The average throat pain after 30 minutes in the PACU is 1.230 (95% CI: 0.604, 1.855) when all other predictors are 0. Since p<0.001, we reject the null hypothesis and conclude it is significantly different from 0.
This interpretation, however, is nonsensical since it both extrapolates to ages we do not have (i.e., 0) and a newborn would not be able to report their pain at 30 minutes in the PACU.
Recall, our brief, but complete, interpretation involves (1) the point estimate, (2) an interval estimate, (3) a decision, and (4) a measure of uncertainty.
Write the hypothesis being tested in the regression output for this coefficient. What is the estimated effect of treatment and how would you interpret it (provide a brief, but complete, interpretation)?
Solution:
Our hypotheses are \(H_0\colon \beta_1 = 0\) versus \(H_1\colon \beta_1 \neq 0\).
Those treated with licorice have a significantly lower throat pain score after 30 minutes in the PACU that is, on average, 0.745 lower (95% CI: 0.437 to 1.052 lower) than those treated with sugar water after adjusting for gender and age (p<0.001).
Write the hypothesis being tested in the regression output for this coefficient. What is the estimated effect of age and how would you interpret it (provide a brief, but complete, interpretation)?
Solution:
Our hypotheses are \(H_0\colon \beta_3 = 0\) versus \(H_1\colon \beta_3 \neq 0\).
For a one year increase in age, throat pain score after 30 minutes in the PACU is 0.002 higher (95% CI: -0.012 lower to 0.008 higher) after adjusting for treatment group and gender. Since p=0.719, we fail to reject the null hypothesis that the slope is different from 0.

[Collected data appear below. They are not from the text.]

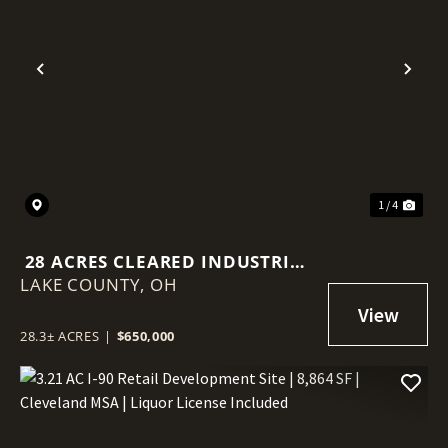
Previous
Nex
1 / 4
28 ACRES CLEARED INDUSTRIAL
LAKE COUNTY,
LAND - PERRY PARK FRONTAGE
OH
28.3± ACRES
|
$650,000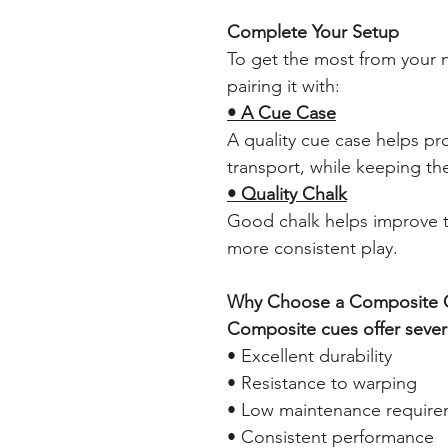
Complete Your Setup
To get the most from your
pairing it with:
• A Cue Case
A quality cue case helps pr
transport, while keeping the
• Quality Chalk
Good chalk helps improve t
more consistent play.
Why Choose a Composite 
Composite cues offer sever
• Excellent durability
• Resistance to warping
• Low maintenance require
• Consistent performance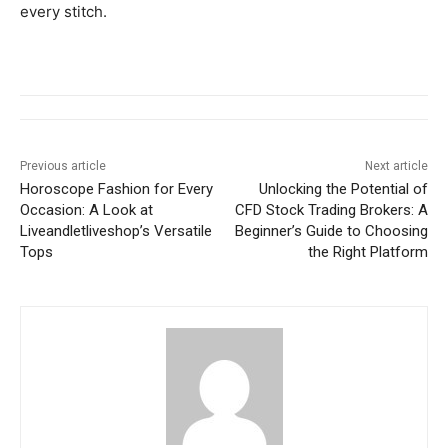
every stitch.
Previous article
Next article
Horoscope Fashion for Every
Unlocking the Potential of
Occasion: A Look at
CFD Stock Trading Brokers: A
Liveandletliveshop’s Versatile
Beginner’s Guide to Choosing
Tops
the Right Platform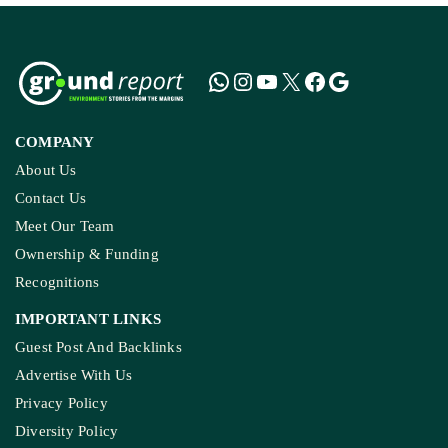
COMPANY
About Us
Contact Us
Meet Our Team
Ownership & Funding
Recognitions
IMPORTANT LINKS
Guest Post And Backlinks
Advertise With Us
Privacy Policy
Diversity Policy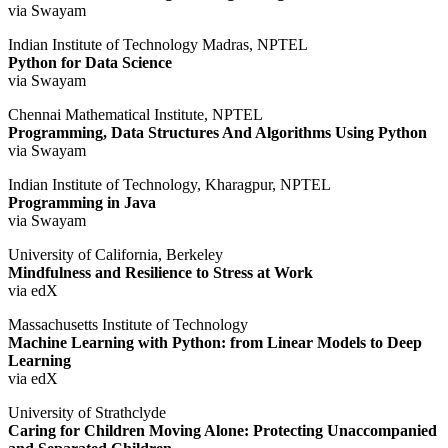
via Swayam
Indian Institute of Technology Madras, NPTEL
Python for Data Science
via Swayam
Chennai Mathematical Institute, NPTEL
Programming, Data Structures And Algorithms Using Python
via Swayam
Indian Institute of Technology, Kharagpur, NPTEL
Programming in Java
via Swayam
University of California, Berkeley
Mindfulness and Resilience to Stress at Work
via edX
Massachusetts Institute of Technology
Machine Learning with Python: from Linear Models to Deep
Learning
via edX
University of Strathclyde
Caring for Children Moving Alone: Protecting Unaccompanied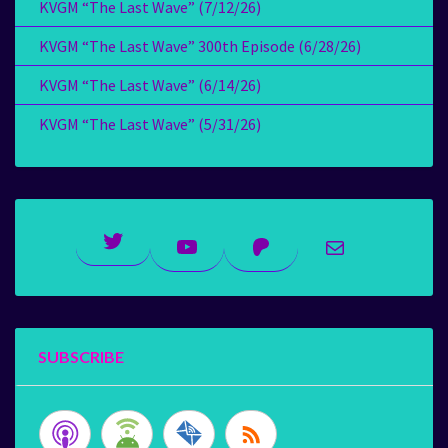
KVGM “The Last Wave” (7/12/26)
KVGM “The Last Wave” 300th Episode (6/28/26)
KVGM “The Last Wave” (6/14/26)
KVGM “The Last Wave” (5/31/26)
Twitter
YouTube
Patreon
Mail
SUBSCRIBE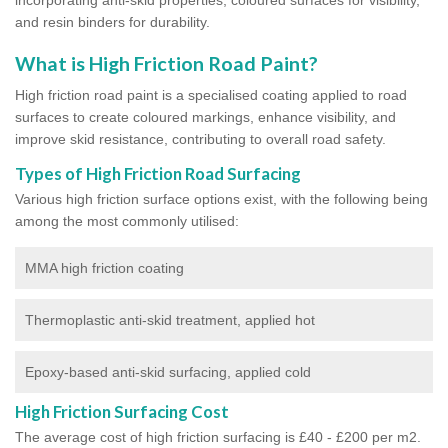
and resin binders for durability.
What is High Friction Road Paint?
High friction road paint is a specialised coating applied to road
surfaces to create coloured markings, enhance visibility, and
improve skid resistance, contributing to overall road safety.
Types of High Friction Road Surfacing
Various high friction surface options exist, with the following being
among the most commonly utilised:
MMA high friction coating
Thermoplastic anti-skid treatment, applied hot
Epoxy-based anti-skid surfacing, applied cold
High Friction Surfacing Cost
The average cost of high friction surfacing is £40 - £200 per m2.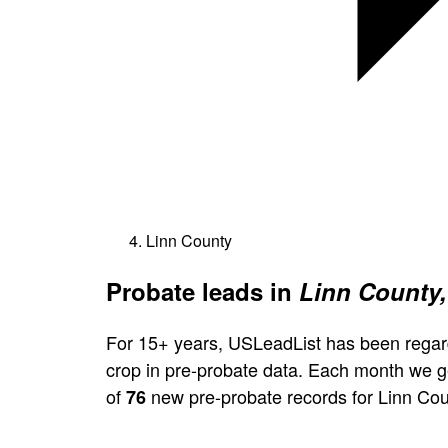
Linn County
Probate leads in
Linn County,
For 15+ years, USLeadList has been regar
crop in pre-probate data. Each month we 
of
new pre-probate records for Linn Cou
76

Evaluate if the addition of age and gender contribute significantly to the prediction of throat pain over and above that achieved by treatment group alone. Write out the null and alternative hypotheses being tested and your conclusion.
Solution:
We can do this “by hand” or using R (or SAS) to do the calculations for us. We will start with our hand calculation and compare to R’s result.
The null hypothesis we are evaluating is \(H_0\colon \beta_2 = \beta_3 = 0\) versus the alternative hypothesis (\(H_1\)) that at least one coefficient of \(\beta_2\) and \(\beta_3\) is not equal to 0.
First, we must fit the reduced model and create the ANOVA tables for both the full and reduced models:
# Create ANOVA table for full model
linreg_anova_func(lm_full)| Source | Sums of Squares | Degrees of Freedom | Mean Square | F-value | p-value |
|---|---|---|---|---|---|
| Model | 36.94 | 3 | 12.31 | 8.7 | <0.001 |
| Error | 324.20 | 229 | 1.42 | ||
| Total | 361.14 | 232 |
# Fit reduced model with age and gender removed
lm_red <- lm(pacu30min_throatPain ~ treat, data=dat)
# Create ANOVA table for reduced model
linreg_anova_func(lm_red)| Source | Sums of Squares | Degrees of Freedom | Mean Square | F-value | p-value |
|---|---|---|---|---|---|
| Model | 32.97 | 1 | 32.97 | 23.21 | <0.001 |
| Error | 328.17 | 231 | 1.42 | ||
| Total | 361.14 | 232 |
Taking the relevant quantities from our ANOVA tables, we can calculate our partial \(F\) statistic:
\[ F = \frac{SS_{model}(full) - SS_{model}(reduced)]/k}{MS_{error}(full)} = \frac{(36.94 - 32.97) / 2}{1.42} = 1.40 \sim F_{2,233-1-2-1} = F_{2,229} \]
Since we are using software, we can calculate the p-value directly that \(P(F \geq F_{2,229})\) using pf(1.40,2,229,lower.tail=F): 0.249. Since we see that p>0.05, we fail to reject the null hypothesis that the addition of age and gender contribute significantly to the prediction of throat pain over and above that achieved by treatment group alone.
Another approach we could use is to calculate the critical value represented by \(F_{2,229}\) for an \(\alpha=0.05\) to compare our test statistic to using qf(0.95,2,229): 3.035. Since \(F=1.40 < 3.035 = F_{0.95,2,229}\), we would still fail to reject our null hypothesis.
A third approach would be to use the anova function in R to solve this without doing any calculations by hand:
anova(lm_full, lm_red, test='F')Analysis of Variance Table
Model 1: pacu30min_throatPain ~ treat + preOp_gender + preOp_age
Model 2: pacu30min_throatPain ~ treat
Res.Df RSS Df Sum of Sq F Pr(>F)
1 229 324.20
2 231 328.17 -2 -3.9728 1.4031 0.2479We see our results closely match our by hand work above (with some slight differences due to rounding), where we still have \(p>0.05\) and fail to reject the null hypothesis.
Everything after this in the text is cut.